Our initial inquiry is whether a consumer may reject defective goods that do not conform to the contract of sale. The basic issue is whether under the UCC, adopted in New Jersey as N.J.S.A. 12A:1-101 et seq., a seller has the duty to deliver goods that conform precisely to the contract. We conclude that the seller is under such a duty to make a “perfect tender” and that a buyer has the right to reject goods that do not conform to the contract. That conclusion, however, does not resolve the entire dispute between buyer and seller…

To the extent that a buyer can reject goods for any nonconformity, the UCC retains the perfect tender rule.
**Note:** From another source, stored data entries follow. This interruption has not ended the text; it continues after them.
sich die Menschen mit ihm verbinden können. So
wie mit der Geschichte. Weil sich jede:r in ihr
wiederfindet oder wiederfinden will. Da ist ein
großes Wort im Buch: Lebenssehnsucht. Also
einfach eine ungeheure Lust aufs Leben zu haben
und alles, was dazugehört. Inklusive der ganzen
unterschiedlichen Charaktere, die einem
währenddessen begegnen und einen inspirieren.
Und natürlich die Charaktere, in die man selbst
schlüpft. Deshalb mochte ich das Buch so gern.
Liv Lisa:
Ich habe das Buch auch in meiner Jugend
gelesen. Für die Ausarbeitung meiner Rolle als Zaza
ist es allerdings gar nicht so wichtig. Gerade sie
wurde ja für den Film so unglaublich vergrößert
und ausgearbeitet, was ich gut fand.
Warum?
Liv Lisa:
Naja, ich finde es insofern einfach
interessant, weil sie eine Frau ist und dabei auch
Section 2-106 states that goods conform to a contract “when they are in accordance with the obligations under the contract.” N.J.S.A. 12A:2-106. Section 2-601 authorizes a buyer to reject goods if they “or the tender of delivery fail in any respect to conform to the contract.” N.J.S.A. 12A:2-601. The Code, however, mitigates the harshness of the perfect tender rule and balances the interests of buyer and seller. The Code achieves that result through its provisions for revocation of acceptance and cure. N.J.S.A. 12A:2-608, 2-508.

Initially, the rights of the parties vary depending on whether the rejection occurs before or after acceptance of the goods. Before acceptance, the buyer may reject goods for any nonconformity. N.J.S.A. 12A:2-601. Because of the seller’s right to cure, however, the buyer’s rejection does not necessarily discharge the contract. N.J.S.A. 12A:2-508. Within the time set for performance in the contract, the seller’s right to cure is unconditional. Some authorities recommend granting a breaching party a right to cure in all contracts, not merely those for the sale of goods. Underlying the right to cure in both kinds of contracts is the recognition that parties should be encouraged to communicate with each other and to resolve their own problems.